President Donald Trump falsely tweeted that all negative polls about his immigration executive orders were fake news. Now that he is expected to issue similar orders this week to renew the travel ban from seven Muslim-majority countries, it is fitting to review just what those polls said. He claims Americans approve of his executive order instituting a targeted ban, but that story would only hold weight if you throw out all counter-evidence.
Of the eleven major polls conducted since President Trump had signed the controversial executive order, he insists eight of them must be fake because they reveal that the ban is not popular. Trump interprets immigration policy as a set of policies imposed on the American people by globalist elites, but public opinion polling shows that he is the one imposing unpopular policies.
Polls on his executive order suspending immigration from seven countries show that a majority of Americans oppose it. In fact, the executive orders have net disapproval of more than five percentage points, with only 45% of people in favor and 51% opposed.
Only one poll shows a majority of Americans approve of the order. In fact, most of them conclude that a majority are against it.
The three polls that showed net approval (Reuters/Ipsos, HuffPo/YouGov, and Morning Consult/Politico) were all conducted online, where it is notoriously difficult to collect a representative sample. Even if it is true, as some have suggested, that people are more likely to give their honest opinions online, online polls and automated phone polls do not even show net approval for the executive order consistently.
Taking all the polls together shows that even with Trump-slanted online polls, most Americans do not approve of the ban.
Opposition on the RiseTrump appears to cling to his scant pro-ban polls, and find more comfort in polls conducted before he actually signed the executive order. Last month, two polls were conducted that tested support for the policy, and found more support for the ban than there is now.
First, Quinnipiac found a net approval of 6 for a ban before Trump took office. To compare, its two polls after he signed the order show a net approval of -6. That is a 12 percentage point swing against the ban. Meanwhile, the first two Quinnipiac polls also showed an increase in Trump’s net approvals while public support swung against the ban.

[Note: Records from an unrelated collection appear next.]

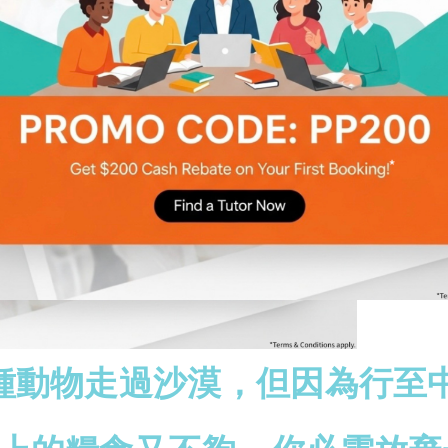
種動物走過沙漠，但因為行至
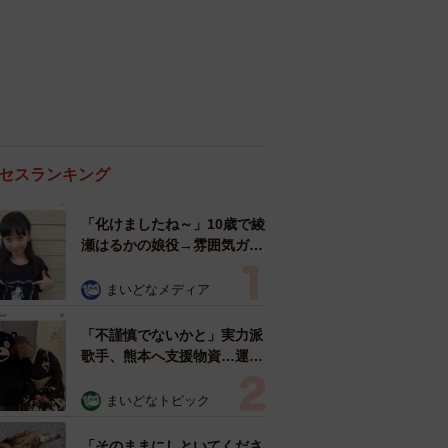
セスランキング
「化けましたね～」10歳で綾
瀬はるかの娘役→雰囲気ガラ
リの18歳に成長 「メイクで
雰囲気が」「宝塚に入れそ
まいどなメディア
う」
「不謹慎でないかと」実力派
歌手、熊本へ支援物資…運搬
トラックの車体デザインにた
めらい 「痛いほど伝わる」
まいどなトピック
「行動され立派」
「そのままにしといてくださ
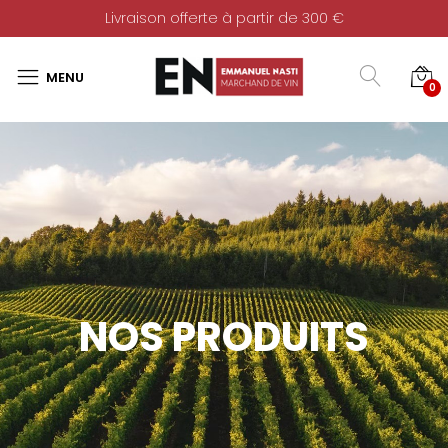
Livraison offerte à partir de 300 €
0
NOS PRODUITS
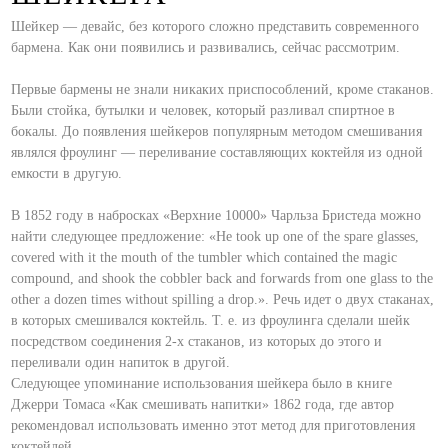
Шейкер — девайс, без которого сложно представить современного
бармена. Как они появились и развивались, сейчас рассмотрим.
⠀
Первые бармены не знали никаких приспособлений, кроме стаканов.
Были стойка, бутылки и человек, который разливал спиртное в
бокалы. До появления шейкеров популярным методом смешивания
являлся фроулинг — переливание составляющих коктейля из одной
емкости в другую.
⠀
В 1852 году в набросках «Верхние 10000» Чарльза Бристеда можно
найти следующее предложение: «He took up one of the spare glasses,
covered with it the mouth of the tumbler which contained the magic
compound, and shook the cobbler back and forwards from one glass to the
other a dozen times without spilling a drop.». Речь идет о двух стаканах,
в которых смешивался коктейль. Т. е. из фроулинга сделали шейк
посредством соединения 2-х стаканов, из которых до этого и
переливали один напиток в другой.
Следующее упоминание использования шейкера было в книге
Джерри Томаса «Как смешивать напитки» 1862 года, где автор
рекомендовал использовать именно этот метод для приготовления
коктейлей.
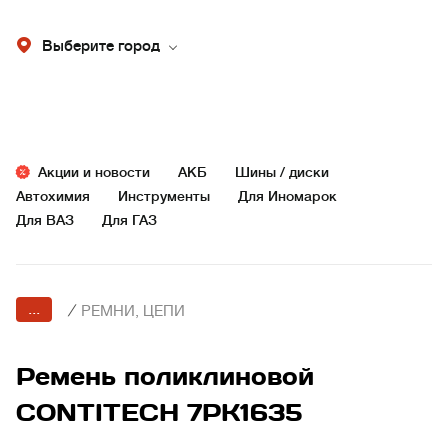
Выберите город
Акции и новости
АКБ
Шины / диски
Автохимия
Инструменты
Для Иномарок
Для ВАЗ
Для ГАЗ
...
/
РЕМНИ, ЦЕПИ
Ремень поликлиновой
CONTITECH 7PK1635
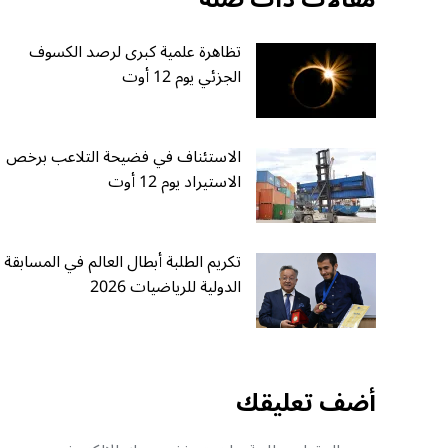
تظاهرة علمية كبرى لرصد الكسوف
الجزئي يوم 12 أوت
الاستئناف في فضيحة التلاعب برخص
الاستيراد يوم 12 أوت
تكريم الطلبة أبطال العالم في المسابقة
الدولية للرياضيات 2026
أضف تعليقك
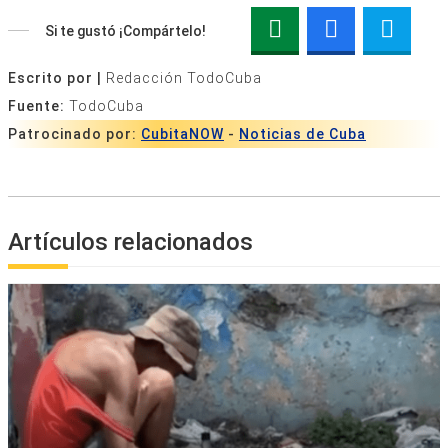
Si te gustó ¡Compártelo!
Escrito por |
Redacción TodoCuba
Fuente:
TodoCuba
Patrocinado por:
CubitaNOW
-
Noticias de Cuba
Artículos relacionados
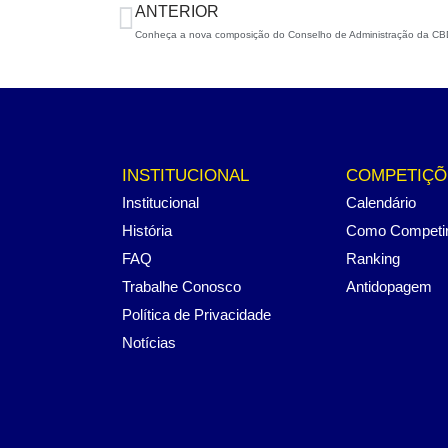
ANTERIOR
Conheça a nova composição do Conselho de Administração da C
INSTITUCIONAL
COMPETIÇÕ
Institucional
Calendário
História
Como Competi
FAQ
Ranking
Trabalhe Conosco
Antidopagem
Política de Privacidade
Notícias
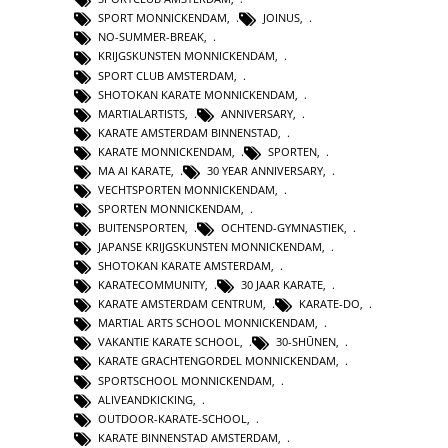
SPORT MONNICKENDAM
,
JOINUS
,
NO-SUMMER-BREAK
,
KRIJGSKUNSTEN MONNICKENDAM
,
SPORT CLUB AMSTERDAM
,
SHOTOKAN KARATE MONNICKENDAM
,
MARTIALARTISTS
,
ANNIVERSARY
,
KARATE AMSTERDAM BINNENSTAD
,
KARATE MONNICKENDAM
,
SPORTEN
,
MA AI KARATE
,
30 YEAR ANNIVERSARY
,
VECHTSPORTEN MONNICKENDAM
,
SPORTEN MONNICKENDAM
,
BUITENSPORTEN
,
OCHTEND-GYMNASTIEK
,
JAPANSE KRIJGSKUNSTEN MONNICKENDAM
,
SHOTOKAN KARATE AMSTERDAM
,
KARATECOMMUNITY
,
30 JAAR KARATE
,
KARATE AMSTERDAM CENTRUM
,
KARATE-DO
,
MARTIAL ARTS SCHOOL MONNICKENDAM
,
VAKANTIE KARATE SCHOOL
,
30-SHŪNEN
,
KARATE GRACHTENGORDEL MONNICKENDAM
,
SPORTSCHOOL MONNICKENDAM
,
ALIVEANDKICKING
,
OUTDOOR-KARATE-SCHOOL
,
KARATE BINNENSTAD AMSTERDAM
,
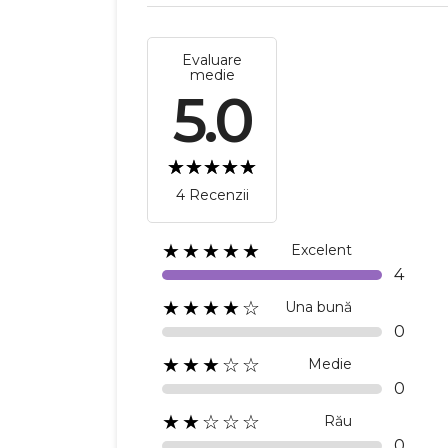
Evaluare
medie
5.0
4 Recenzii
★★★★★
Excelent
4
★★★★☆
Una bună
0
★★★☆☆
Medie
0
★★☆☆☆
Rău
0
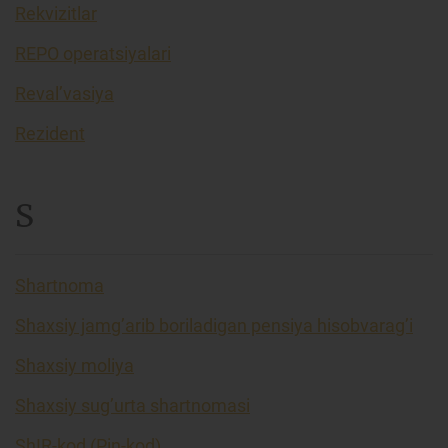
Rekvizitlar
REPO operatsiyalari
Reval’vasiya
Rezident
S
Shartnoma
Shaxsiy jamg’arib boriladigan pensiya hisobvarag’i
Shaxsiy moliya
Shaxsiy sug’urta shartnomasi
ShIR-kod (Pin-kod)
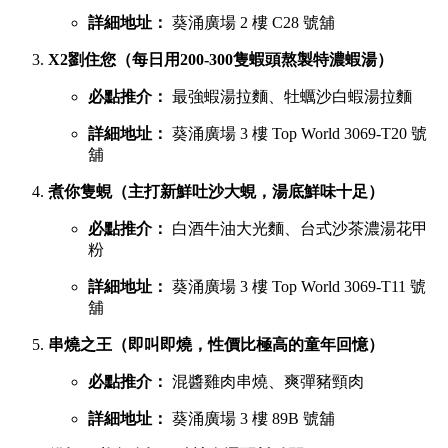
葵廣最強鹹點 TOP 6 排行榜
若你想品嚐濃郁惹味或飽肚的主食，以下六間鹹食店絕對不能
錯過：
慧食貓（人氣爆發台式手抓餅老字號）
必點推介：
火腿雞蛋肉鬆手抓餅
詳細地址：
葵涌廣場 1 樓 B01C 號舖
宇治初時（老闆苦研7年秘製宇治酸辣醬）
必點推介：
鯛魚濃湯粉絲、櫻花蝦蝦濃湯粉絲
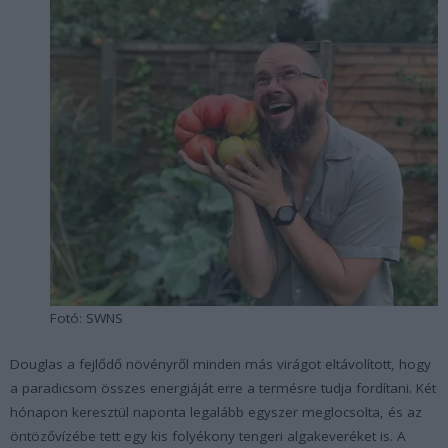
Fotó: SWNS
Douglas a fejlődő növényről minden más virágot eltávolított, hogy
a paradicsom összes energiáját erre a termésre tudja fordítani. Két
hónapon keresztül naponta legalább egyszer meglocsolta, és az
öntözővízébe tett egy kis folyékony tengeri algakeveréket is. A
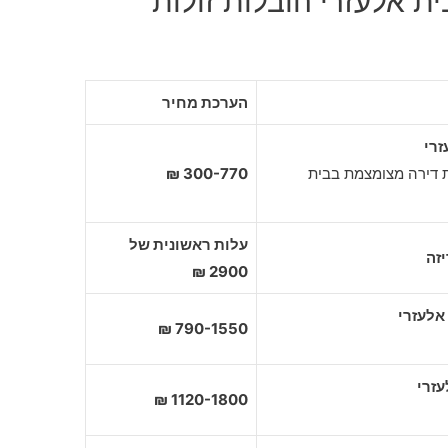
ת אלעזרי הובלות זולות
הערכת מחיר
זרי
ת דירה מצומצמת בבית
300-770 ₪
עלות ראשונית של
זה
2900 ₪
790-1550 ₪
1120-1800 ₪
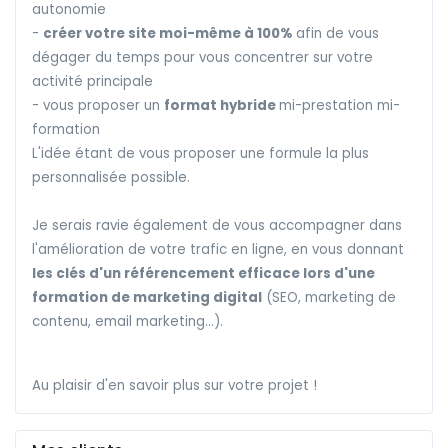
autonomie
-
créer votre site moi-même à 100%
afin de vous
dégager du temps pour vous concentrer sur votre
activité principale
- vous proposer un
format hybride
mi-prestation mi-
formation
L'idée étant de vous proposer une formule la plus
personnalisée possible.
Je serais ravie également de vous accompagner dans
l'amélioration de votre trafic en ligne, en vous donnant
les clés d'un référencement efficace lors d'une
formation de marketing digital
(SEO, marketing de
contenu, email marketing...).
Au plaisir d'en savoir plus sur votre projet !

So it is not just partisanship driving the results.
Second, Rasmussen found support of the ban at a whopping 24 percentage points in a poll conducted days before the order was signed. But the distinct way it phrased its questions was bound to bump up the number of people who said they approved the policy. Rasmussen has a history of conservative bias, therefore leading to it finding more support for Republicans and Republican causes than other polls.
Whatever the details of the specific polls, the takeaway from examining all of them together is that voters are more opposed to the ban now than they were last month or throughout the election, when polls generally showed more support for a Muslim ban. Some of the opposition to the ban is principled, but some must also be attributed to the association with the polarizing Donald Trump.
And, some of the decreased support for a ban can be directly attributed to the chaos and poor planning of the rollout, the unnecessary cruelty the policy unleashed, and that the public has now heard how the pan will make them less safe from a bipartisan group of national security experts and officials.
It’s possible that renewing the ban with a deliberate rollout will ease some of the opposition. But that still doesn’t make it a good idea. Regardless, the best polling evidence we have says that the public already realizes the travel ban is bad news.